Lors d’un déplacement personnel à Alger, Ségolène Royal a indiqué avoir obtenu des autorités algériennes le transfert du journaliste français Christophe Gleizes vers un centre pénitentiaire plus proche de la capitale. L’intéressé, condamné à sept ans d’emprisonnement, pourra désormais recevoir plus facilement la visite de ses proches. L’ancienne candidate à la présidentielle, reçue par le chef de l’État Abdelmadjid Tebboune, a salué cette décision présentée comme un geste à caractère humanitaire.

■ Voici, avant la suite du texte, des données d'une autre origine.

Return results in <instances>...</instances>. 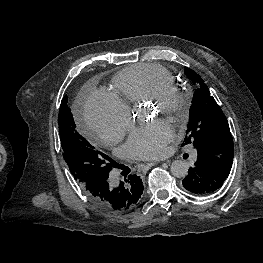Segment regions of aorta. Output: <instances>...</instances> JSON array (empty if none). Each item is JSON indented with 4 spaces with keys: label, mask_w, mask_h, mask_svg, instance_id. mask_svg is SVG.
Returning <instances> with one entry per match:
<instances>
[{
    "label": "aorta",
    "mask_w": 263,
    "mask_h": 263,
    "mask_svg": "<svg viewBox=\"0 0 263 263\" xmlns=\"http://www.w3.org/2000/svg\"><path fill=\"white\" fill-rule=\"evenodd\" d=\"M171 173L177 178H184L189 170V165L185 160H175L170 167Z\"/></svg>",
    "instance_id": "1"
}]
</instances>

Dans un contexte de relations bilatérales particulièrement dégradées, cette initiative intervient alors que les canaux diplomatiques traditionnels peinent à produire des avancées. Les contentieux sont multiples, allant des questions migratoires à des dossiers judiciaires sensibles impliquant des ressortissants des deux pays. La visite de Mme Royal, bien que présentée comme strictement privée et liée à sa présidence de l’Association France Algérie, est interprétée comme une tentative de désamorcer les tensions.

L’ancienne ministre a profité de sa tribune pour appeler à une refondation du lien franco-algérien, insistant sur la nécessité d’un dialogue fondé sur le respect mutuel. Elle a également évoqué la question mémorielle, suggérant qu’un geste français concernant les biens culturels pourrait constituer un premier pas vers l’apaisement. Ses propos ont été favorablement accueillis par une partie de la presse algérienne.

Si l’Élysée et le Quai d’Orsay se sont gardés de tout commentaire officiel, des parlementaires et observateurs estiment que toute démarche susceptible de faire bouger les lignes est utile en période de blocage. La mission de Mme Royal, bien que non mandatée, semble avoir permis un contact direct et une communication qui faisaient défaut. Reste à savoir si ces échanges informels pourront déboucher sur une véritable détente et des progrès concrets sur les dossiers en souffrance, dans un climat politique des deux côtés de la Méditerranée peu propice aux concessions.